[Collected data entries]

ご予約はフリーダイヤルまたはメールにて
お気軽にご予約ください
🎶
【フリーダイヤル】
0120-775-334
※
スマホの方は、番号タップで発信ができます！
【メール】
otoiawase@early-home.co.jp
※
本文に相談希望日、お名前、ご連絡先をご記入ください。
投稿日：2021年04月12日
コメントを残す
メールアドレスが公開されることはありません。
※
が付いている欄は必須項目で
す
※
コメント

▶ **WHAT TO PRODUCE**: Transcribe every entry exactly, omitting nothing.

▶ **EXPECTED OUTPUT**:
ご予約はフリーダイヤルまたはメールにて
お気軽にご予約ください
🎶
【フリーダイヤル】
0120-775-334
※
スマホの方は、番号タップで発信ができます！
【メール】
otoiawase@early-home.co.jp
※
本文に相談希望日、お名前、ご連絡先をご記入ください。
投稿日：2021年04月12日
コメントを残す
メールアドレスが公開されることはありません。
※
が付いている欄は必須項目で
す
※
コメント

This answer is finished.